Concepts

Repositories

Buf Schema Registry (BSR) repositories allow you to share your Protobuf schemas with your team, customers, or the
wider Buf community, and are the basis of all of the BSR's features and shareable artifacts. This page describes the relationship between repositories, modules, labels, and how repositories interact with the BSR's governance features.

A BSR repository is a remote location representing a module's commits, labels, and label histories. Repositories are similar to a version control system (VCS) in that you can see the commits, labels, and diffs for your modules, but they only exist in the BSR. You can't clone or fork them, and they're meant to be used alongside your VCS. Each repository has a 1:1 relationship with a Buf module, represented by the module's name key. The name shows the module's BSR location and ownership:

Module/repository name syntax
{remote}/{owner}/{repository}
Examplebuf.build/connectrpc/eliza
Legend:
{variable}
  • Remote: The DNS name for the server hosting the BSR. This is the public BSR server at buf.build unless you're on the Pro or Enterprise plan, in which case it's your private BSR server's custom domain.

  • Owner: Either a user or organization within the BSR ecosystem.

  • Repository: Storage for all versions of a single module.

Access and ownership

Repositories can be owned by either users or organizations. Organizations often represent teams within a company that own the schemas contained in the repository and control access to them, both within the BSR and in their VCS. See Manage members and roles for more detail about access controls in the BSR.

Repositories can be updated by two types of users: admins and contributors. Contributors have write access and can push commits to the repository. Admins can additionally change the settings of the repository itself. See Manage repositories for more detail about these settings.

Visibility

Repositories are either public or private with respect to your BSR server (either the public BSR server at https://buf.build or a private server at a custom domain owned by your organization). Visibility maps out as follows:

RepositoryPublic BSRPrivate BSR
PublicAll users with access to buf.build can view and import this repository; only repo owners and contributors can edit.All users with access to the private server can view and import this repository; only repo owners and contributors can edit.
PrivateOnly repo owners and contributors can view, import, and/or edit.Only repo owners and contributors can view, import, and/or edit.

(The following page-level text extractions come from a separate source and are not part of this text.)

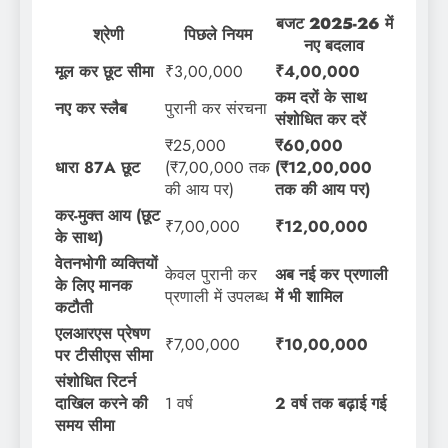
बजट 2025-26 में
श्रेणी
पिछले नियम
नए बदलाव
मूल कर छूट सीमा
₹3,00,000
₹4,00,000
कम दरों के साथ
नए कर स्लैब
पुरानी कर संरचना
संशोधित कर दरें
₹25,000
₹60,000
धारा 87A छूट
(₹7,00,000 तक
(₹12,00,000
की आय पर)
तक की आय पर)
कर-मुक्त आय (छूट
₹7,00,000
₹12,00,000
के साथ)
वेतनभोगी व्यक्तियों
केवल पुरानी कर
अब नई कर प्रणाली
के लिए मानक
प्रणाली में उपलब्ध
में भी शामिल
कटौती
एलआरएस प्रेषण
₹7,00,000
₹10,00,000
पर टीसीएस सीमा
संशोधित रिटर्न
दाखिल करने की
1 वर्ष
2 वर्ष तक बढ़ाई गई
समय सीमा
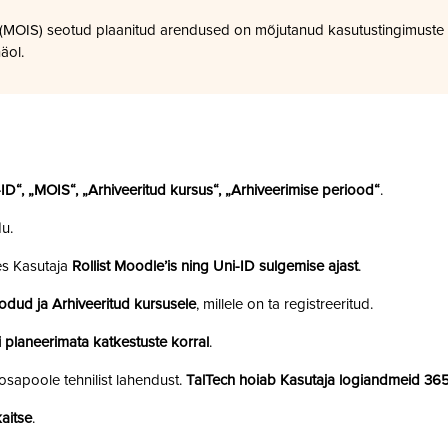
a (MOIS) seotud plaanitud arendused on mõjutanud kasutustingimuste
äol.
i-ID“, „MOIS“, „Arhiveeritud kursus“, „Arhiveerimise periood“
.
u.
es Kasutaja
Rollist Moodle’is ning Uni-ID sulgemise ajast
.
odud ja Arhiveeritud kursusele
, millele on ta registreeritud.
 planeerimata katkestuste korral
.
sapoole tehnilist lahendust.
TalTech hoiab Kasutaja logiandmeid 36
aitse
.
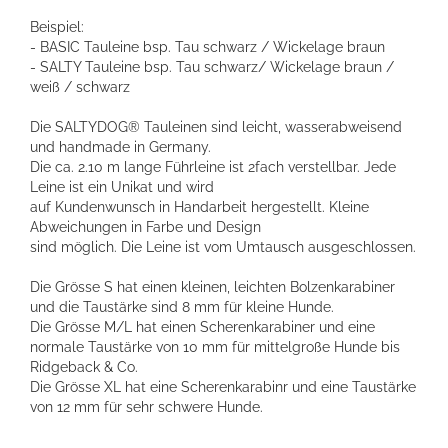
Beispiel:
- BASIC Tauleine bsp. Tau schwarz / Wickelage braun
- SALTY Tauleine bsp. Tau schwarz/ Wickelage braun /
weiß / schwarz
Die SALTYDOG® Tauleinen sind leicht, wasserabweisend
und handmade in Germany.
Die ca. 2.10 m lange Führleine ist 2fach verstellbar. Jede
Leine ist ein Unikat und wird
auf Kundenwunsch in Handarbeit hergestellt. Kleine
Abweichungen in Farbe und Design
sind möglich. Die Leine ist vom Umtausch ausgeschlossen.
Die Grösse S hat einen kleinen, leichten Bolzenkarabiner
und die Taustärke sind 8 mm für kleine Hunde.
Die Grösse M/L hat einen Scherenkarabiner und eine
normale Taustärke von 10 mm für mittelgroße Hunde bis
Ridgeback & Co.
Die Grösse XL hat eine Scherenkarabinr und eine Taustärke
von 12 mm für sehr schwere Hunde.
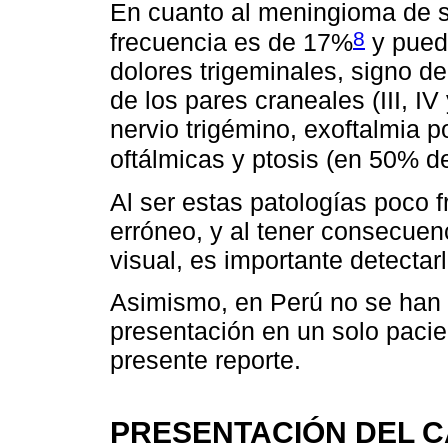
En cuanto al meningioma de s
8
frecuencia es de 17%
y puede
dolores trigeminales, signo de
de los pares craneales (III, IV 
nervio trigémino, exoftalmia 
oftálmicas y ptosis (en 50% de
Al ser estas patologías poco 
erróneo, y al tener consecue
visual, es importante detectar
Asimismo, en Perú no se han 
presentación en un solo pacien
presente reporte.
PRESENTACIÓN DEL 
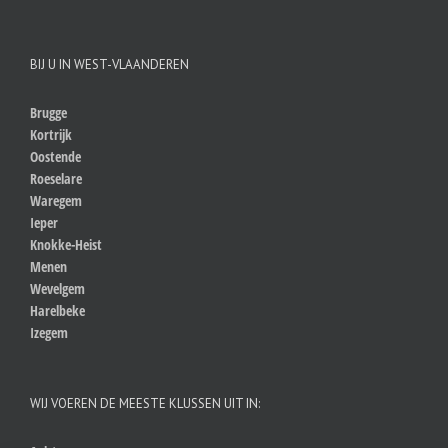
BIJ U IN WEST-VLAANDEREN
Brugge
Kortrijk
Oostende
Roeselare
Waregem
Ieper
Knokke-Heist
Menen
Wevelgem
Harelbeke
Izegem
WIJ VOEREN DE MEESTE KLUSSEN UIT IN:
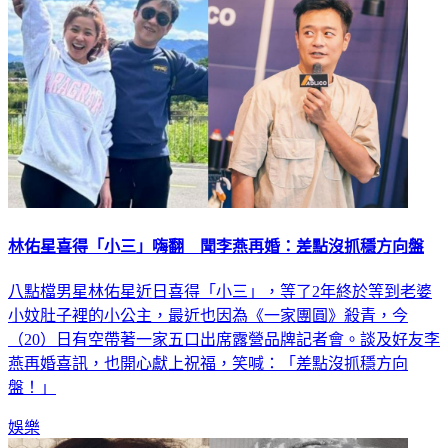
林佑星喜得「小三」嗨翻 聞李燕再婚：差點沒抓穩方向盤
八點檔男星林佑星近日喜得「小三」，等了2年終於等到老婆
小妏肚子裡的小公主，最近也因為《一家團圓》殺青，今
（20）日有空帶著一家五口出席露營品牌記者會。談及好友李
燕再婚喜訊，也開心獻上祝福，笑喊：「差點沒抓穩方向
盤！」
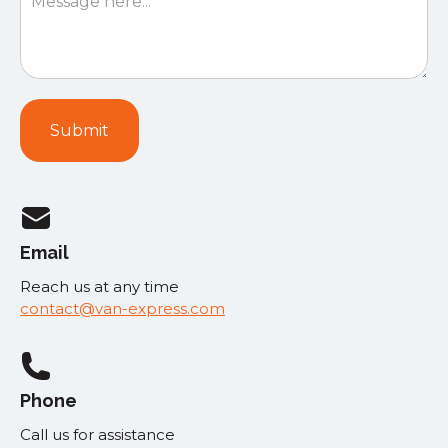
Email
Reach us at any time
contact@van-express.com
Phone
Call us for assistance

If you want to share modules with the wider Buf community, pushing them to the public BSR with public visibility is the way to go.

Metadata

Each repository has an optional source code URL and description that you can add from the settings page. Adding this information helps others understand the purpose of the repository and navigate to the source code in the VCS if needed. Both fields appear in a user's list of repositories they have access to:

Screenshot of user dashboard with list of their repos

Default label

Each BSR repository has a default label that is used by default in BSR web UI and CLI operations for a repository unless another label or commit is explicitly selected or specified.

  • References to a module that don't specify a particular commit or label resolve to the latest commit on the default label.
  • New commits pushed to the BSR are automatically assigned to the default label if no other label is provided; however, we recommend explicitly associating labels when pushing instead of relying on the default label.
  • A commit made to a label that is the default label at the time of push will become the latest released commit for Generated SDKs.

The initial default label for a repository is main.

We recommend setting the default label name to match the name of the branch in your VCS that you release from. For companies doing continuous deployment, this is usually the default branch in your VCS. This is so that:

  • Dependency references will resolve by default to what is released.
  • Users browsing docs on the BSR will see what is released.
  • Dependency automation tools (e.g. Dependabot, Renovate) will automatically keep clients updated with the latest released version of generated SDKs.

Name change restrictions

There are some restrictions on changing the default label.

  • You can only change the default label to point to a label that exists and is not archived.
  • You can't change the default label if policy checks are enabled.
  • If Confluent Schema Registry (CSR) integration is enabled, you can't update the default label to another label if the latest commit on the other label does not pass CSR compatibility checks relative to the latest commit on the current default label.